The tradition grew when  Lord Keys, the Duke of Ellington, become Prime Rib Minister and had a very public beef with arch-rival Sir Isaac Fig Newton, the Earl of Sandwich. To settle the dispute, the British Parliament Funkadelic unanimously ordered both men to donate their handbags and gladrags to the Spare the Rod Stewart Foundation.

The generally unreliable Ickypedia reports that a short-lived tradition of giving stale lager to street cleaners was popular during the brief Hundred Years War in response the Norman Mailer Conquest.  Modest gifting eventually replaced the famous grouse over wasting good spirits when the Bourbon kings discovered that lowland single malts killed Scotch Tape worms. These events were immortalized in the little-known documentary, “Glen Campbell Fêtes the Bens and Fens of Glentendon.”

Sadly, Sir Thomas Less-is-More was executed for insisting that Boxing Day started in American Utopia when Proud Mary, Queen of Scottsdale betrayed Victoria’s Secret and was deported to the Isle of Wight Trash. Mary’s trusted lady in waiting, a pretender named Chrissie of Hynde famously reversed a royal decree for the (by then)  Cross-Eyed Mary to go back on the chain gain. (Unfortunately, the only evidence to support this popular fiction is a rude tavern song attributed to contemporary troubadour named Boy George Orwell.)

Equally unlikely is that modest gifts and displays of gratitude toward the servant class replaced the traditional post-Yule fisticuffs known as “boxing” after a squadron of King Lear jets sunk the Spanish Armada during the Second Opium War, one of many unsuccessful wars on drugs.

The Commonwealth tradition of trickling wealth on commoners flourished until the empire was forced to hold a Scotland yard sale after Eric the Idle unleashed a 45-episode python on a BBC backlot. A few years later, Robert the Bruce of Springsteen defeated the British invasion to which Lord Narwhal, Prince of Whales sneered, “Let them eat fish and Chips Ahoy.” History repeated again when Robert the Plant and Jimmy the Page used Magma Carta to set fire to a metallic zeppelin. Dazed and confused, both men were banished to Kashmir and sentenced to the gallows pole.

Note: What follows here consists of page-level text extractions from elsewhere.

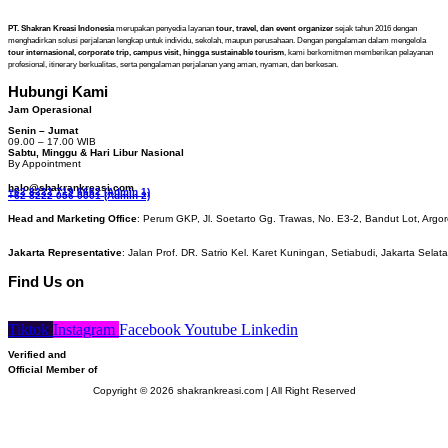
PT. Shakran Kreasi Indonesia
merupakan penyedia layanan
tour, travel, dan event organizer
sejak tahun 2016 dengan
menghadirkan solusi perjalanan lengkap untuk individu, sekolah, maupun perusahaan. Dengan pengalaman dalam mengelola
tour internasional, corporate trip, campus visit, hingga sustainable tourism
, kami berkomitmen memberikan pelayanan
profesional, itinerary berkualitas, serta pengalaman perjalanan yang aman, nyaman, dan berkesan.
Hubungi Kami
Jam Operasional
Senin – Jumat
09.00 – 17.00 WIB
Sabtu, Minggu & Hari Libur Nasional
By Appointment
halo@shakrankreasi.com
+62 8222 719 6662 (Admin 1)
+62 8222 056 0001 (Admin 2)
Head and Marketing Office
: Perum GKP, Jl. Soetarto Gg. Trawas, No. E3-2, Bandut Lot, Argor
Jakarta Representative
: Jalan Prof. DR. Satrio Kel. Karet Kuningan, Setiabudi, Jakarta Selat
Find Us on
Tiktok
Instagram
Facebook
Youtube
Linkedin
Verified and
Official Member of
Copyright © 2026 shakrankreasi.com | All Right Reserved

The full truth may be lost to history, but on the hard day’s night before Boxing Day the faithful still attend Churchill to hear Charlie the Chaplin proclaim “Clapton is God” before releasing a flock of Yardbirds onto the Peter Green. Britons of all classes and persuasions then toast kippers with a traditional feast of head bangers and mash before exchanging Baggins full of fermented Marmite and Boris Johnson & Johnson hair products.